Planejamento afirma que não será preciso reforçar arrecadação para dar conta do gasto adicional de R$ 2,1 bilhões

Lu Aiko Otta, de O Estado de S. Paulo

01 de março de 2011 | 23h00

BRASÍLIA - Não será preciso reforçar a arrecadação para pagar os R$ 2,095 bilhões decorrentes do reajuste do Bolsa Família. O dinheiro sairá do próprio Orçamento da União, informou nessa terça-feira, 1º, o Ministério do Planejamento.

 

Desse total, R$ 755 milhões virão da reserva de contingência, recurso que o governo deixa separado para pagar despesas de emergência. Outros R$ 340 milhões serão remanejados de programas do próprio Ministério do Desenvolvimento Social. Além disso, os parlamentares já haviam incluído R$ 1 bilhão no Orçamento para pagar um eventual reajuste dos benefícios.

 

O aumento do Bolsa Família não estava previsto no cálculo que levou ao anunciado corte de R$ 50,1 bilhões nas despesas deste ano. Tampouco está na conta a correção de 4,5% na tabela do Imposto de Renda da Pessoa Física (IRPF), que deve ser oficializada nos próximos dias. Esse alívio aos contribuintes representará queda de R$ 2,2 bilhões na previsão de arrecadação deste ano.

 

No dia 20, o governo divulga nova previsão de receitas e despesas para 2011. Segundo a secretária de Orçamento Federal, Célia Corrêa, as projeções podem indicar a necessidade de cortes adicionais, inclusive no Legislativo e no Judiciário.
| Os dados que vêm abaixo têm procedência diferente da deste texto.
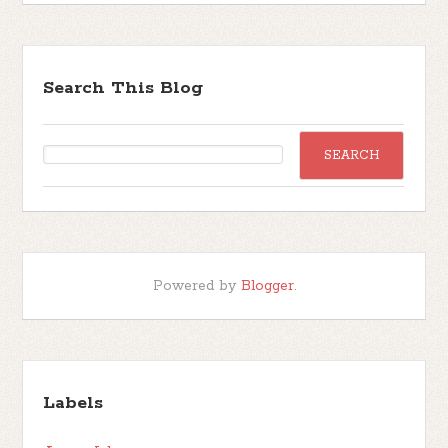
Search This Blog
Powered by
Blogger
.
Labels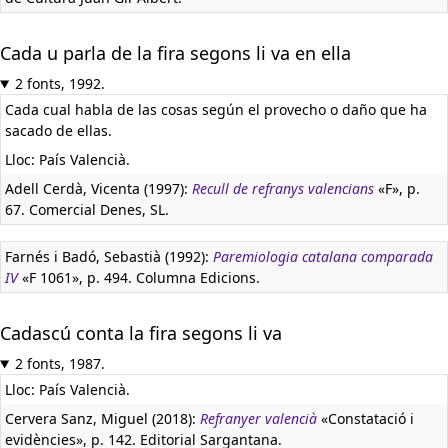
Cada u parla de la fira segons li va en ella
2 fonts, 1992.
Cada cual habla de las cosas según el provecho o daño que ha
sacado de ellas.
Lloc: País Valencià.
Adell Cerdà, Vicenta (1997):
Recull de refranys valencians
«F», p.
67. Comercial Denes, SL.
Farnés i Badó, Sebastià (1992):
Paremiologia catalana comparada
IV
«F 1061», p. 494. Columna Edicions.
Cadascú conta la fira segons li va
2 fonts, 1987.
Lloc: País Valencià.
Cervera Sanz, Miguel (2018):
Refranyer valencià
«Constatació i
evidències», p. 142. Editorial Sargantana.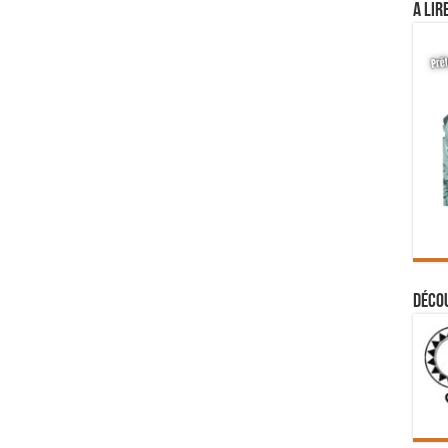
A lir
Déco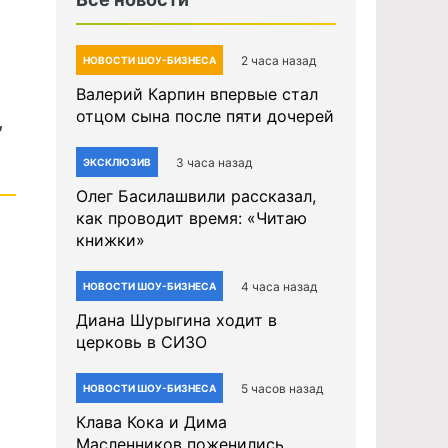
2 часа назад
НОВОСТИ ШОУ-БИЗНЕСА
Валерий Карпин впервые стал
отцом сына после пяти дочерей
,
3 часа назад
ЭКСКЛЮЗИВ
Олег Басилашвили рассказал,
как проводит время: «Читаю
книжки»
4 часа назад
НОВОСТИ ШОУ-БИЗНЕСА
Диана Шурыгина ходит в
церковь в СИЗО
5 часов назад
НОВОСТИ ШОУ-БИЗНЕСА
Клава Кока и Дима
Масленников поженились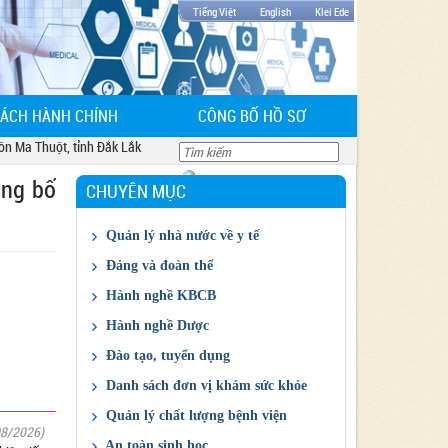
Tiếng Việt
English
Klei Ede
CÁCH HÀNH CHÍNH
CÔNG BỐ HỒ SƠ
 Thuột, tỉnh Đắk Lắk
ông bố
CHUYÊN MỤC
Quản lý nhà nước về y tế
Chỉ đạo điều hành của ngành
Đảng và đoàn thể
Giá thuốc và dịch vụ
Công đoàn
Hành nghề KBCB
Kết quả đấu thầu
Đảng
Cấp CCHN KBCB
Hành nghề Dược
Đoàn Thanh niên
Cấp GPHĐ KBCB
Giấy phép ĐĐK KD thuốc
Đào tạo, tuyển dụng
Kế hoạch HD thực hành cấp CCHN KBCB
Quản lý Dược
Thông tin đào tạo, tuyển sinh
Danh sách đơn vị khám sức khỏe
Danh sách đăng ký hành nghề tại cơ sở
Cấp chứng chỉ hành nghề Dược
Thông tin tuyển dụng
DS khám sức khỏe
Quản lý chất lượng bệnh viện
KBCB
08/2026)
Báo cáo đánh giá chất lượng bệnh viện
An toàn sinh học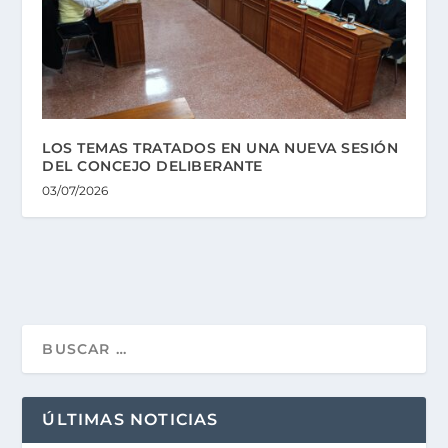
LOS TEMAS TRATADOS EN UNA NUEVA SESIÓN
DEL CONCEJO DELIBERANTE
03/07/2026
ÚLTIMAS NOTICIAS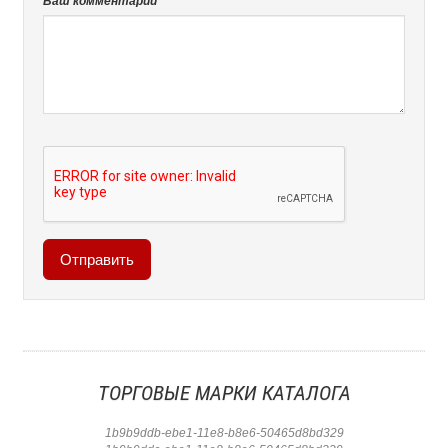
Ваш комментарий *
ТОРГОВЫЕ МАРКИ КАТАЛОГА
1b9b9ddb-ebe1-11e8-b8e6-50465d8bd329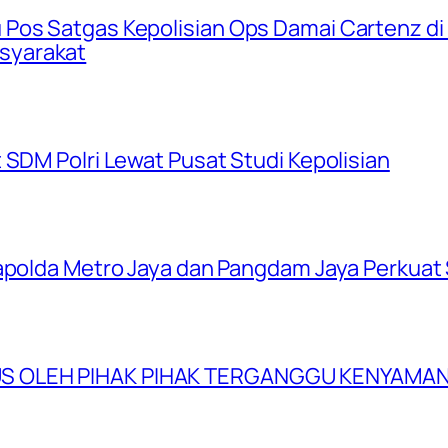
Pos Satgas Kepolisian Ops Damai Cartenz di 
syarakat
 SDM Polri Lewat Pusat Studi Kepolisian
apolda Metro Jaya dan Pangdam Jaya Perkuat S
US OLEH PIHAK PIHAK TERGANGGU KENYAMA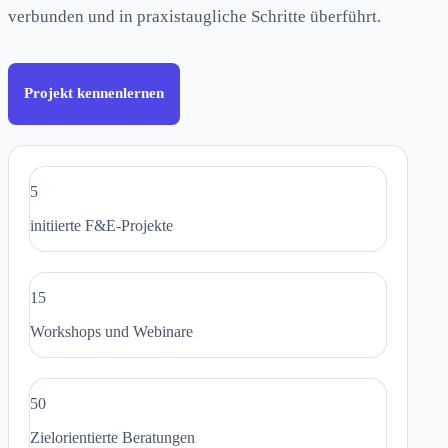
verbunden und in praxistaugliche Schritte überführt.
Projekt kennenlernen
5
initiierte F&E-Projekte
15
Workshops und Webinare
50
Zielorientierte Beratungen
Por ora, a tesoura só afetou o Executivo.

 

O governo espera arrecadar R$ 18 bilhões a menos que o previsto no Orçamento. A lei prevê que, em caso de frustração de receitas, os demais Poderes também perdem verbas.

 

Num momento em que os juízes pressionam por aumento salarial, Célia frisou que não há previsão de conceder reajustes além dos previstos em lei. No caso dos magistrados, está autorizado aumento de 5% - eles querem 14,79%. Os aumentos já contratados devem elevar as despesas com folha em R$ 35 bilhões.

 

Nessa terça-feira, foi realizada a primeira reunião para discutir a auditoria que o Planejamento pretende fazer na folha de pagamentos. A intenção é passar um pente-fino nessas despesas e criar um sistema de alerta para gastos fora do padrão. Esse sistema captará, por exemplo, se um funcionário acumula aposentadorias irregulares. Em abril, deve ser concluída a auditoria nas instituições federais de ensino superior, iniciada depois que detectados pagamentos indevidos de gratificações na Universidade de Brasília.